B. F. Ballard and L. B. Wiseman, for appellant. O. A. McCracken, for appellee.

FLY, J.

This is an appeal from a judgment against appellant in a suit in which it was sought to recover the sum of $375.20 from appellee, as the assignee of A. B. Briscoe. The cause was tried by the court without the aid of a jury, and to the findings of fact alone can this court look for its conclusions of fact, there being no statement of facts in the record. From the findings of fact it appears that on April 28, 1902, the firm of Murray, Houston & Co. were indebted to appellant in the sum of $375.20, and on that date a draft was drawn for that sum by appellant on its aforesaid debtors, and was sent to A. B. Briscoe, a banker in Floresville, Tex., for collection. The cashier of the latter presented the check to the drawees on May 2, 1902, and in payment of the same Briscoe accepted the draft of the drawees on himself, and canceled the check. Murray, Houston & Co. had on deposit with Briscoe a sufficient amount to pay the check, and he charged their account with the check, and drew his draft in favor of appellant on W. L. Moody & Co., of Galveston, Tex., for the $375.20 collected, and forwarded the same by mail to appellant. We find from the pleadings that appellant resided in St. Louis, Mo. On the morning of May 3, 1902, Briscoe closed his bank and ceased business, and in the afternoon of the same day made an assignment, naming appellee as assignee. The draft sent by Briscoe to appellant was received on May 5, 1902, and on being presented to Moody & Co. payment was refused. Payment was afterwards refused by the assignee. Briscoe was insolvent when he collected appellant's draft on Murray, Houston & Co. At the close of business on May 2, 1902, Briscoe had in cash in his bank $702.25, and when the assignee took charge there was in actual cash $473.30. Appellant was not a depositor with Briscoe, and was not credited with the amount of the draft on the books of Briscoe; the only evidence on the bank books of the transaction being an entry on the collection register and the drawing of a draft on Moody & Co. The trial judge found also that it did not appear from the evidence that appellant did not know Briscoe was insolvent, the legitimate conclusion being that it did not show anything on the subject.

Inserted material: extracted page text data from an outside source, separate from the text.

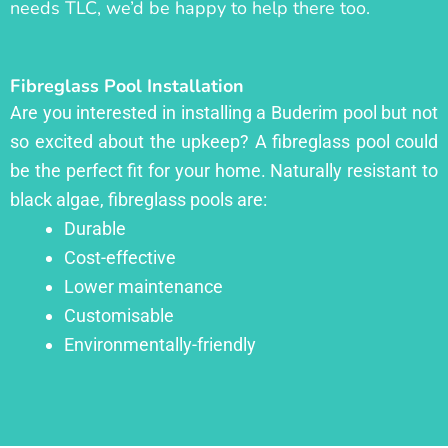
needs TLC, we’d be happy to help there too.
Fibreglass Pool Installation
Are you interested in installing a Buderim pool but not
so excited about the upkeep? A fibreglass pool could
be the perfect fit for your home. Naturally resistant to
black algae, fibreglass pools are:
Durable
Cost-effective
Lower maintenance
Customisable
Environmentally-friendly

The facts of this case are very similar to those in the case of Hunt v. Townsend, 26 S. W. 310, decided by this court, the material differences being that the check in that case was paid in cash, and in this was paid by a check drawn by the payor on the collecting bank, and in that a course of dealing and instructions were shown, and none were shown in this. It is the well-settled doctrine in this state, as well as in a large number of the states of the Union, that in a case like the present, where a special agency is created, and the bank has no authority to hold and credit the proceeds of the draft, but is bound by the agreement to remit them immediately to its correspondent, the relation of trustee and beneficiary is created, and the money collected, or its equivalent, can be recovered from the assignee of the insolvent bank. Bank v. Weems, 69 Tex. 489, 6 S. W. 802, 5 Am. St. Rep. 85. In regard to the property which has been mingled with the property of those receiving it, the doctrine formerly prevailed that the very property misapplied must be identified in order to give a preference over creditors, but a different and more enlightened rule prevails at this time. But, as stated in the Weems Case, above cited, if the trustee "keeps on hand a sufficient sum to cover the amount of the trust money, we think it capable of demonstration that the trust should attach to the balance that is found to remain in his hands." It is the contention of appellee that because Briscoe received no money from the payors of the draft, but merely shifted his liability from the payors to appellant, the assets of the bank were not increased by the transaction, and the trust relation was not, therefore, established between appellant and Briscoe, and cites as authority for the proposition Freiberg v. Stoddart (Pa.) 28 Atl. 1111, and Ass'n v. Clayton, 6 C. C. A. 108, 56 Fed. 759. In the first case cited, in which the opinion was rendered by the supreme court of Pennsylvania it was said: "If at the time of the assignment the plaintiffs' notes had been found by the assignee uncollected, he should have returned them. If a draft or bond or a specific package of money, received in payment of the notes, had been found among the assets coming into his hands, it should have been turned over to the plaintiffs. But...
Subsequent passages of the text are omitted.